According to Intini, research is currently suggesting that there are stem cells in baby teeth — “suggesting” being key. “Right now, it appears — meaning, science is showing some evidence — that there are multipotent stem cells in teeth,” says Intini. “Keep in mind, though, this is all preclinical, and research has been done mostly with mice and rats. To really say teeth can produce stem cells that can be used for clinical application, we need clinical trials and right now there are very few.”
It’s worth noting, though, that even though the clinical trials on stem cells in baby teeth are scant, they’re not altogether nonexistent. Research from a 2018 study suggests that “implantation of tooth stem cells can provide partial recovery of teeth injured by trauma.” Another found a connection between dental pulp stem cells and the treatment of mild to moderate knee osteoarthritis.
Should you keep baby teeth for stem cells?
With research being minimal at this point, and the high cost of properly storing teeth (more on that in a bit), neither Intini nor Moursi are completely sold on storing baby teeth at a tooth bank for stem cells.
“Right now, it seems that the stem cells in teeth can help repair teeth,” explains Moursi. “Frankly, dental regeneration [at the dentist’s office] is cheaper. If the research suggested stem cells in teeth could repair another ogan, like the heart or liver, that would be a different story.

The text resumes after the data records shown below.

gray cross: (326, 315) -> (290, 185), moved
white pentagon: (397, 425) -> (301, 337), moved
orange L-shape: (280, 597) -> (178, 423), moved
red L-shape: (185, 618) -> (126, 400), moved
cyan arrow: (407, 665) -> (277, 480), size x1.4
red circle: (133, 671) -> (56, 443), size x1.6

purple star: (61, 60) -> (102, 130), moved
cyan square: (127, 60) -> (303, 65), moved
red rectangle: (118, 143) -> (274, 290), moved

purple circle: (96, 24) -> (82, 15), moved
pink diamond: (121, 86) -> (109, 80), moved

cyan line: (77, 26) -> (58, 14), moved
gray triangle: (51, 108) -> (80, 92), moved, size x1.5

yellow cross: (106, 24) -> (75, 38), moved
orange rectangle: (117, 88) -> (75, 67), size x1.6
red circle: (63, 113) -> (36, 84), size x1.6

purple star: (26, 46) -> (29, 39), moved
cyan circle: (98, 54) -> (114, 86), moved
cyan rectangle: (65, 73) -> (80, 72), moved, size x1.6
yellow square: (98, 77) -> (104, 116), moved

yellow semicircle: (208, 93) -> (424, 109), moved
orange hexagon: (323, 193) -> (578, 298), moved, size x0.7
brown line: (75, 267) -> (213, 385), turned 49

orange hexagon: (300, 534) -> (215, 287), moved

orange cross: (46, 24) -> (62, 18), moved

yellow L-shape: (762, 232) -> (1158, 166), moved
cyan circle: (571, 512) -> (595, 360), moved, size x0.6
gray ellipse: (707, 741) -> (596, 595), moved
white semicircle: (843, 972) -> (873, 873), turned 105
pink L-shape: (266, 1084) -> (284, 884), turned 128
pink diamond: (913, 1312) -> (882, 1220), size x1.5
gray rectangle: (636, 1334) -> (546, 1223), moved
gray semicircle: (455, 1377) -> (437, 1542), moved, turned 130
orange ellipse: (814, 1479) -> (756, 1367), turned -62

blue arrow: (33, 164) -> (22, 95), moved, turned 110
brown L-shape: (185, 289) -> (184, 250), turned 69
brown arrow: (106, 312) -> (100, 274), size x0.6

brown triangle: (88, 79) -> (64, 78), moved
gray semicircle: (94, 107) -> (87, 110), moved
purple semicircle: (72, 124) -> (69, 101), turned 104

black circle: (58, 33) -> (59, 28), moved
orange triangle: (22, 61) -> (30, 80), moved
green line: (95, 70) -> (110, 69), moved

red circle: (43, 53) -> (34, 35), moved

That said, saving baby teeth at a tissue bank — if you have the money — is an insurance policy of sorts and there’s no harm in doing so.”
How do you save baby teeth?
The old-fashioned way of saving baby teeth is to simply put them in a box (and, real talk, perhaps years later wonder why you kept them in the first place). But if you’re looking to save baby teeth for stem cells, the process is much different. (And, no, you can’t retrieve cells from teeth that have previously fallen out.)
Similar to the process of saving cord blood, baby teeth are saved in a kit that was previously purchased. “We send the kit to the client’s dentist and advise our clients to make an appointment with the dentist to have the tooth extracted when it’s a little loose,” says Art Greco, founder and CEO of the tooth tissue bank, StemSave. “Waiting for baby teeth to fall out on their own significantly reduces the chances of recovering healthy stem cells.” The likely reason being, Greco explains, that the blood supply to the pulp (where the stem cells reside) was terminated prior to the tooth falling out, “thereby rendering the cells dead.”
After the tooth is extracted, the dentist places it in a kit designed to keep the cells alive during transportation. “We then arrange to have the kit picked up at the dentist’s office and overnighted to our lab for processing,” Greco says.
How much does it cost to store baby teeth?
Prices will vary at different banks, but there’s always an initial fee, as well as a monthly (or yearly) payment. At StemSave, there’s an initial recovery and processing fee of $630, as well as an annual storage fee of $120. Typically, payments are spread out in chunks, with StemSave offering three, six or 12 monthly payments.
“The cost is per specimen,” Greco says. “If a family sends us a kit with teeth in January and another kit in August, that would be considered two specimens and would incur two storage fees. However, if the family sends us a kit with more than one tooth — we process all the teeth in the kit and it is considered one specimen. We also have a number of payment options designed to accommodate families with a broad range of financial means.”
Also, it should be noted that, generally, insurance doesn’t pay for the cost of extracting a tooth at the dentist’s office solely for the purpose of preserving stem cells. “Insurance may cover the cost of the extraction if it is required for orthodontic reasons and it is a covered procedure,” Greco says. “However, in cases where the extraction is elective, insurance typically doesn’t cover it.”
Ultimately, keeping baby teeth in a bank is a personal — and financial — choice. Currently, there doesn’t appear to be tons of clinical evidence suggesting the stem cells found in teeth can do more than help other teeth, but with science constantly evolving, there’s no harm in doing so, if you have the means.